▶ TRY IT: If a line of the data below holds the string "shutu", copy it.

Data items
———
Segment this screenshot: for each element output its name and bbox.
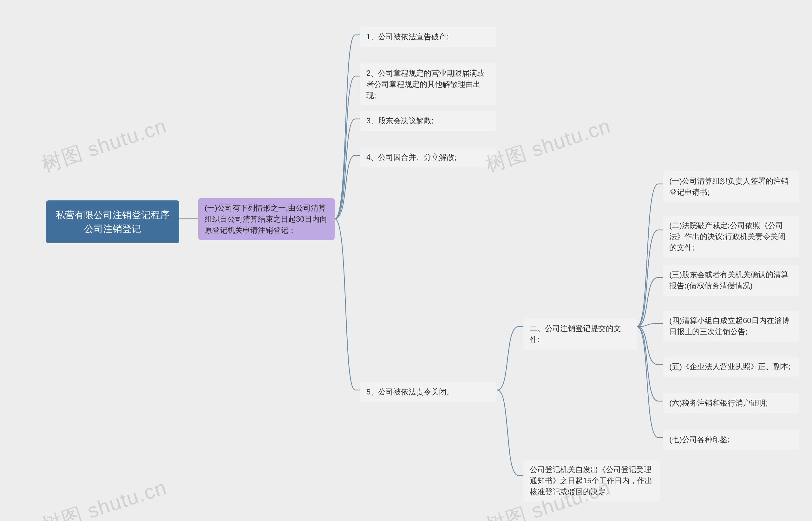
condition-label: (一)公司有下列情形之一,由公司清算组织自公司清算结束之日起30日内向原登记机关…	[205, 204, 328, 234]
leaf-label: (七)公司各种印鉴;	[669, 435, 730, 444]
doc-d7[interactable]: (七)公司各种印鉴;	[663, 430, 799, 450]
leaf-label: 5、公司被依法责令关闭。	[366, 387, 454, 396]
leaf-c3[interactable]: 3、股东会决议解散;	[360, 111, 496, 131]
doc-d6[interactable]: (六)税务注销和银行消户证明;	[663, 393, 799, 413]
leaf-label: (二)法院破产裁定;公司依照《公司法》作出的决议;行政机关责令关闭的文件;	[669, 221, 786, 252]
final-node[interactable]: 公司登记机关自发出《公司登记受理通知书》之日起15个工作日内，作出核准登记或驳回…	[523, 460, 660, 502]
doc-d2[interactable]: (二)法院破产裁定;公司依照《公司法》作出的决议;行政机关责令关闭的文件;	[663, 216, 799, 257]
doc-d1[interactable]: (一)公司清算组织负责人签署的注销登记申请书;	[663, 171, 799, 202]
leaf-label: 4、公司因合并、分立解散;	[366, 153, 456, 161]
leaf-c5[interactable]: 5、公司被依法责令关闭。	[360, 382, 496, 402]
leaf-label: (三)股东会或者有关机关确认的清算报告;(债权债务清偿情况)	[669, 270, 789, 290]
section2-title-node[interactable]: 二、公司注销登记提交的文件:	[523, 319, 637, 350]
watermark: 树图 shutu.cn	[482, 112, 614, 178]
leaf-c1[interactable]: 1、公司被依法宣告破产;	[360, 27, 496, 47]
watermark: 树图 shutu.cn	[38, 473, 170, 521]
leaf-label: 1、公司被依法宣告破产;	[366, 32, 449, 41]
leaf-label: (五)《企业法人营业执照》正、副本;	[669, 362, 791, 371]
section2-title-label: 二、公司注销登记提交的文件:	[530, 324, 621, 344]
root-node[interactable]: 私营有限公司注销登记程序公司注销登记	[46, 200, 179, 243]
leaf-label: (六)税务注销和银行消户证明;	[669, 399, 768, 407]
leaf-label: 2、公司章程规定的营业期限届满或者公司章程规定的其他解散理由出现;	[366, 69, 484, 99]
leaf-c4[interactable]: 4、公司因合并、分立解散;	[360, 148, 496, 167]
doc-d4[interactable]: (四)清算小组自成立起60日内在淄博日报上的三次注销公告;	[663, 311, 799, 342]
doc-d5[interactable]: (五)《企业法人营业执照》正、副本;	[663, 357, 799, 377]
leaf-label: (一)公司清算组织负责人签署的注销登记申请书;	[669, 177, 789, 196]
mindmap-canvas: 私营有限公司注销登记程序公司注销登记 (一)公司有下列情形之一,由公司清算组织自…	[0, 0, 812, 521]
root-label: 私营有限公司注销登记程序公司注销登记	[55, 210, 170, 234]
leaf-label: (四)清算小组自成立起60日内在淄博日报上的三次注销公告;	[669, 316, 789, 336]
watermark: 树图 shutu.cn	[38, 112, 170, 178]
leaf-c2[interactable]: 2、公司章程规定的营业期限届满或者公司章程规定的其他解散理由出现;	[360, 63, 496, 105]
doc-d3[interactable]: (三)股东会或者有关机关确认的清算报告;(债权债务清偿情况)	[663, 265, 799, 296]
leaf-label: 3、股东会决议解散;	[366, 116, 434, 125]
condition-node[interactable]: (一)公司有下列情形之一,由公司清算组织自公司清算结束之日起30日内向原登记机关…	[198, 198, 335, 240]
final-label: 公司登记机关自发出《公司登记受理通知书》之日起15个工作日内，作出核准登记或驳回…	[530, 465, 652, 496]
———
▶ EXERCISE SOLUTION:
watermark: 树图 shutu.cn	[482, 112, 614, 178]
watermark: 树图 shutu.cn	[38, 473, 170, 521]
watermark: 树图 shutu.cn	[38, 112, 170, 178]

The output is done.